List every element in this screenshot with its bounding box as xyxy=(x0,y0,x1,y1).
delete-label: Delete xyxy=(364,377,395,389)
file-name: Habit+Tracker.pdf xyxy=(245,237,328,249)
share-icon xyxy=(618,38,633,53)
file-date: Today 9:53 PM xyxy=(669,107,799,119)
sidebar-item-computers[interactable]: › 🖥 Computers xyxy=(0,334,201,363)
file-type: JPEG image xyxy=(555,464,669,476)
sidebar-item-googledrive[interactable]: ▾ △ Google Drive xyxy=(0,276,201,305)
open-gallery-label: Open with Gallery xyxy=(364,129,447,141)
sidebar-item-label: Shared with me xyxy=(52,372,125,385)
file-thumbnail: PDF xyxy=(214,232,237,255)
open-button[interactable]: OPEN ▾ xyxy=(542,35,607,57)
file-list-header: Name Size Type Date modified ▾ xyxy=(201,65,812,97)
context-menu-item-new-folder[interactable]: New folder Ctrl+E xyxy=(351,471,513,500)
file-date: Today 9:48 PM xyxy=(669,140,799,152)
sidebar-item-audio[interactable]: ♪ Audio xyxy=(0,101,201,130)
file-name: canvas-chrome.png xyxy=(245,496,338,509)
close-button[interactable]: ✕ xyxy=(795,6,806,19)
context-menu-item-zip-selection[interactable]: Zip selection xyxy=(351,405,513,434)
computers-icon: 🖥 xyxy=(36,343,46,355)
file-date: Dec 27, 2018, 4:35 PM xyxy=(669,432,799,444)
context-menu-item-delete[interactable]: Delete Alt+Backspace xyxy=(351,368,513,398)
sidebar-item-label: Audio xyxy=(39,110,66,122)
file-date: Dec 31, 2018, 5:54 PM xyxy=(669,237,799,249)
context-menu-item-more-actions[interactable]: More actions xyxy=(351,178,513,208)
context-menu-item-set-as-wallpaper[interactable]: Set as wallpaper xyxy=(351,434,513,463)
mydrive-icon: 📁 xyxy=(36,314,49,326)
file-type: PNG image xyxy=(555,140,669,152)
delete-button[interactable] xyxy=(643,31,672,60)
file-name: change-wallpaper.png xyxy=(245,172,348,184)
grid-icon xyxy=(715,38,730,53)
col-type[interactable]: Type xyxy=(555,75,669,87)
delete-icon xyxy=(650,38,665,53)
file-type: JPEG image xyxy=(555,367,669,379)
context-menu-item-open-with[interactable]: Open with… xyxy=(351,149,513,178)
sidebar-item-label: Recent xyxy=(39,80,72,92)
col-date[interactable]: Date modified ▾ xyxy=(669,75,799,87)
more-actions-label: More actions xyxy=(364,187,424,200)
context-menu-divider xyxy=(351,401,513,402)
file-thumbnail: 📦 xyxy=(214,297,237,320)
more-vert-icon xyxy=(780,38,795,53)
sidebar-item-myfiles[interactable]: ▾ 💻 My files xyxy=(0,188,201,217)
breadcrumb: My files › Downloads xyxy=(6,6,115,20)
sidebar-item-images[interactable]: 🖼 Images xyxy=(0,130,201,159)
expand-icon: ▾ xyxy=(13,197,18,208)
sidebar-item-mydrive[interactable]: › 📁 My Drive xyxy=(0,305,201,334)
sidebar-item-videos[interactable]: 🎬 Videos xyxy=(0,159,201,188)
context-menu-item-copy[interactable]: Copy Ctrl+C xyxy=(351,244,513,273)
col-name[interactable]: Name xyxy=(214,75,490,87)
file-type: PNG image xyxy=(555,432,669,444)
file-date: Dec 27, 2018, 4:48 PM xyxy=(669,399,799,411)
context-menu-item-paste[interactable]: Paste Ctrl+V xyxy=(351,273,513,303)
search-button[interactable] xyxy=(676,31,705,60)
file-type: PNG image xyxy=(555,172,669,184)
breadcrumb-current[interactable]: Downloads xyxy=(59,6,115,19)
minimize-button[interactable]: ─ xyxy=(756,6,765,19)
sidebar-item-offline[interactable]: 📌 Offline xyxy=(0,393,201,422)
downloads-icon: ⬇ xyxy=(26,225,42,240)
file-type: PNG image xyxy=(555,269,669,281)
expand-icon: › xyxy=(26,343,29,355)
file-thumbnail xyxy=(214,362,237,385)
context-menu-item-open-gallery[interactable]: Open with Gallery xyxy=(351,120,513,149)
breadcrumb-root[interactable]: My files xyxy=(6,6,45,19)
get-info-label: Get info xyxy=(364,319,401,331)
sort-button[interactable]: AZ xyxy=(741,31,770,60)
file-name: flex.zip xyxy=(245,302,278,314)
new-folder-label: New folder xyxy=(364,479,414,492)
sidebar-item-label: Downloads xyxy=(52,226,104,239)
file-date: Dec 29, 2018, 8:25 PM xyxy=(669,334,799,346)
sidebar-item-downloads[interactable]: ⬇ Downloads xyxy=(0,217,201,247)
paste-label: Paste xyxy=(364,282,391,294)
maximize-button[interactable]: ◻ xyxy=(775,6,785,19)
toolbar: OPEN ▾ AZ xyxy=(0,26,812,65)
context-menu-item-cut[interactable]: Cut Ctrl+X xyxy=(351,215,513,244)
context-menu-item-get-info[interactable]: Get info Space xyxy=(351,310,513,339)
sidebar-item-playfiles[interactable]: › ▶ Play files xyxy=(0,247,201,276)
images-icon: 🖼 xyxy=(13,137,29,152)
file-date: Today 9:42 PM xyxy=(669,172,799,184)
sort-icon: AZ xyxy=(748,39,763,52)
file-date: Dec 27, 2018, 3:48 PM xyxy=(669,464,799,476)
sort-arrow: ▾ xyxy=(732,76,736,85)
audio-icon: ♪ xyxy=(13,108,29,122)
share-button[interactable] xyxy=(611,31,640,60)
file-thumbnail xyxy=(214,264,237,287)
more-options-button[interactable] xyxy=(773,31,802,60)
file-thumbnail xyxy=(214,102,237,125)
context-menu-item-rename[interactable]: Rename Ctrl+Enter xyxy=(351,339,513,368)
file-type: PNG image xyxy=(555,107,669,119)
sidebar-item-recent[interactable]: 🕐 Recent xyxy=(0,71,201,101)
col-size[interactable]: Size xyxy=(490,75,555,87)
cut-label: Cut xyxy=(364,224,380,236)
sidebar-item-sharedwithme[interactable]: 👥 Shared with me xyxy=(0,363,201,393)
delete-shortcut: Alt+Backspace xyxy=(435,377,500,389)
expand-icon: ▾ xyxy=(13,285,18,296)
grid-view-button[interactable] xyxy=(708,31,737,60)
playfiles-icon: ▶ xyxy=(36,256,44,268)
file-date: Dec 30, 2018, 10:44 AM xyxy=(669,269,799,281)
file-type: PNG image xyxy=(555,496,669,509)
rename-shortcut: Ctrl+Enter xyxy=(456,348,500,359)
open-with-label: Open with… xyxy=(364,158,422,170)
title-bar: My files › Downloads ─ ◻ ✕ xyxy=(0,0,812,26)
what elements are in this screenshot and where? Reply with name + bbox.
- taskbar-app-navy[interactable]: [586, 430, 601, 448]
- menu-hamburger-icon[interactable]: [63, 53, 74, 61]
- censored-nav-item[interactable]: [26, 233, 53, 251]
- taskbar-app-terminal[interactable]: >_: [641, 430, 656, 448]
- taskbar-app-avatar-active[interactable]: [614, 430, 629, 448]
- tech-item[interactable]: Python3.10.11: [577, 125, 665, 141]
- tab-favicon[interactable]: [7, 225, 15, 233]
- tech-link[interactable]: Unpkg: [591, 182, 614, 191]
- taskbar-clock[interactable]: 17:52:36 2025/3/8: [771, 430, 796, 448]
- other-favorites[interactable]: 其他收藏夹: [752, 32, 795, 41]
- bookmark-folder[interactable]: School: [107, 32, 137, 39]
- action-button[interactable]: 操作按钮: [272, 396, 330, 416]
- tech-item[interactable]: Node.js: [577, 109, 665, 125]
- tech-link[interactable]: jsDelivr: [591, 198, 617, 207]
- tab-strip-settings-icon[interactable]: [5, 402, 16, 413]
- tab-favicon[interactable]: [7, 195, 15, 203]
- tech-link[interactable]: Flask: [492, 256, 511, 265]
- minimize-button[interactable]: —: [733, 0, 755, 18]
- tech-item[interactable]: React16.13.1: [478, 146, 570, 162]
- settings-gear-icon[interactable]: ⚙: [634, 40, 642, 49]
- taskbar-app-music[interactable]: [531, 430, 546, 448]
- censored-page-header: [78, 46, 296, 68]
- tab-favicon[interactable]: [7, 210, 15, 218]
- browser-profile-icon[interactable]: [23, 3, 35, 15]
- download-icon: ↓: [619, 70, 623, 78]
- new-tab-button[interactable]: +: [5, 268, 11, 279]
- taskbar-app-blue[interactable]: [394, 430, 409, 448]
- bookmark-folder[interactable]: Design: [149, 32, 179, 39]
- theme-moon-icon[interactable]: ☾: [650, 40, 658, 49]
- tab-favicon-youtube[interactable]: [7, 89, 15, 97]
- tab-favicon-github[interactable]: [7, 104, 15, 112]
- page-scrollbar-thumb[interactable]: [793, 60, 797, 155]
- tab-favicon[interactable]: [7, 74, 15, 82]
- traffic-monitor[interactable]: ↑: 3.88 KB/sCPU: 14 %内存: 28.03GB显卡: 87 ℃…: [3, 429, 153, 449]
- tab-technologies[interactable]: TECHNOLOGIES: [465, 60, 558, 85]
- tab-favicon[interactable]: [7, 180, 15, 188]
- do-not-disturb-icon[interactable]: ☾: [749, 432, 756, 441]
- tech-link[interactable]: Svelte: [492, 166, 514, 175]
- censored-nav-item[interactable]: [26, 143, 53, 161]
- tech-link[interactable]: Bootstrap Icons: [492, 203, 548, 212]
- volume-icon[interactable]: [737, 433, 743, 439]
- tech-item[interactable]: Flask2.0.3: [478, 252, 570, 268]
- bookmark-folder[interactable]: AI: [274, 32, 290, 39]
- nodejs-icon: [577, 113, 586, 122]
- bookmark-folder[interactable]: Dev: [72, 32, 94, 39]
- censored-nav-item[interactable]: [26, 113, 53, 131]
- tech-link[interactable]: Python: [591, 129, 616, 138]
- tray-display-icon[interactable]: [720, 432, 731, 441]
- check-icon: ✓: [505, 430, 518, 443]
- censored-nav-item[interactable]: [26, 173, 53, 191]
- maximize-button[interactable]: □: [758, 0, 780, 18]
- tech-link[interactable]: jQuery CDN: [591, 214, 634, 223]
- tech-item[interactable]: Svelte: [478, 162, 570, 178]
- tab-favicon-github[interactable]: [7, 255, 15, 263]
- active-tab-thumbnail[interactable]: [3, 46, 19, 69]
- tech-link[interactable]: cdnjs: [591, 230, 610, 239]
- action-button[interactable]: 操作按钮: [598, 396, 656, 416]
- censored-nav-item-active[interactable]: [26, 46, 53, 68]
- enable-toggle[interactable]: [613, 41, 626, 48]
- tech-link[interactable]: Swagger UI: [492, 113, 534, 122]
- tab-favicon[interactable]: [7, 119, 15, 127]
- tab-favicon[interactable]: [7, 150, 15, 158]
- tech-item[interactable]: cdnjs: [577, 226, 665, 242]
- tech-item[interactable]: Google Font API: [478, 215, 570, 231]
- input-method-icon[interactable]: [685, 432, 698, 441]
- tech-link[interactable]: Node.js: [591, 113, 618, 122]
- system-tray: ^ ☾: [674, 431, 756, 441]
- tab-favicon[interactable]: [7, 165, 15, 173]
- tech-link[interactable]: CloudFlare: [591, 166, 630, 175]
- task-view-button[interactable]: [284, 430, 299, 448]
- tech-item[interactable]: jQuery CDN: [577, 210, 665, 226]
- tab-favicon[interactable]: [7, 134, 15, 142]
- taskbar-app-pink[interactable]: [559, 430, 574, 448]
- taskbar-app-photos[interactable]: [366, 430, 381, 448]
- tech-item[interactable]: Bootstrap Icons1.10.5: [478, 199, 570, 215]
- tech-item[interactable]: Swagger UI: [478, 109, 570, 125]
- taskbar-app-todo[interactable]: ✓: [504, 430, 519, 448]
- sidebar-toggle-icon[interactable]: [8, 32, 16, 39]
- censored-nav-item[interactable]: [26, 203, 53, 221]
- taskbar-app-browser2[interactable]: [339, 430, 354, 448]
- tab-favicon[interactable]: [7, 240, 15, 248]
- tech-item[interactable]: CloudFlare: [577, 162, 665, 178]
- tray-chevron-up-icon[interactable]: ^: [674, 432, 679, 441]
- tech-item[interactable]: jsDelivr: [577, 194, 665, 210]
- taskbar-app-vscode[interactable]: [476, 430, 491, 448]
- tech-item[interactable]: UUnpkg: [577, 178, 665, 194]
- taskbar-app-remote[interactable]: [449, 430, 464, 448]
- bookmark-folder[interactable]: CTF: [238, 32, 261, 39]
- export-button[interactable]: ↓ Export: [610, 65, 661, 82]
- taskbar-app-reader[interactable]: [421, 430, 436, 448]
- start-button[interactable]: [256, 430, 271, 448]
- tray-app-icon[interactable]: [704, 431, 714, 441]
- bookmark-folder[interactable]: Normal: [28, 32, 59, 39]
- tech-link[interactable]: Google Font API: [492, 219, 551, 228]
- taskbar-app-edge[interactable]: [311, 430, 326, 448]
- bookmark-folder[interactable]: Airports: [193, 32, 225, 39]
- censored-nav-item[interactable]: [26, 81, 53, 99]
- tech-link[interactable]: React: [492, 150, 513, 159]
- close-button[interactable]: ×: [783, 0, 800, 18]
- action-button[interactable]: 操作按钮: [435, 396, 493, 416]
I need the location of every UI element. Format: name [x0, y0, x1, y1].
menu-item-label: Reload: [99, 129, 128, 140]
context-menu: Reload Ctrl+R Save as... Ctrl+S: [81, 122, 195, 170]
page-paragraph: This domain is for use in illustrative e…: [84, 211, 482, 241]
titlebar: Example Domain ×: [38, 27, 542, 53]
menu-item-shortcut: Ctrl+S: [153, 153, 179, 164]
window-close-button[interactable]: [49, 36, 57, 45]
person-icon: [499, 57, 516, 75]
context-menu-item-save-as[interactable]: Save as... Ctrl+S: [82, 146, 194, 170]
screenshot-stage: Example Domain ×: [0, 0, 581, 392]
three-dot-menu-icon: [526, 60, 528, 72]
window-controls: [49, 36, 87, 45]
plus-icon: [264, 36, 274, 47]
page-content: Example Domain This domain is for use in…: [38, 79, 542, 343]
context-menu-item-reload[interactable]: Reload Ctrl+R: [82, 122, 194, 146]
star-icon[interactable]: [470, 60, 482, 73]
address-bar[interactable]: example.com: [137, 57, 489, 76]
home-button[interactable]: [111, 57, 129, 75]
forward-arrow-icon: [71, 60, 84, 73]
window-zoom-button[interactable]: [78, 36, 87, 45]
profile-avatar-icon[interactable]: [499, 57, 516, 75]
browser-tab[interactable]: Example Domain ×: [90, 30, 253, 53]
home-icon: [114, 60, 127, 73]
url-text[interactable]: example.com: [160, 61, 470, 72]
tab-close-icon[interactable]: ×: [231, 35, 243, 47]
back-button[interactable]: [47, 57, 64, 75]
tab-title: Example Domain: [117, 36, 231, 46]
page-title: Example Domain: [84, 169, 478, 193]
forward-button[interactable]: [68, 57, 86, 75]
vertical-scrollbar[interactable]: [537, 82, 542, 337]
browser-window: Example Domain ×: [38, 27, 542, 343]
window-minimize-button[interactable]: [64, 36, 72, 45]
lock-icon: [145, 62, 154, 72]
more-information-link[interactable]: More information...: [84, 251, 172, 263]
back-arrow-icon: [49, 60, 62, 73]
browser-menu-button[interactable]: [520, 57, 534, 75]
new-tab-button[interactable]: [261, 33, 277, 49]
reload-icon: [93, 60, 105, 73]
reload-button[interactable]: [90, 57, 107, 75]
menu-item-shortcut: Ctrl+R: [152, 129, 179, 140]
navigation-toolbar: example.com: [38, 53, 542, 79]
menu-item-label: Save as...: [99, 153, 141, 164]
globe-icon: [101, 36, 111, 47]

=-=-=

#### [Exercise requirements]
Search the listing for "playfiles" and show every line where it occurs.

#### [Completed task]
sidebar-item-playfiles[interactable]: › ▶ Play files xyxy=(0,247,201,276)
playfiles-icon: ▶ xyxy=(36,256,44,268)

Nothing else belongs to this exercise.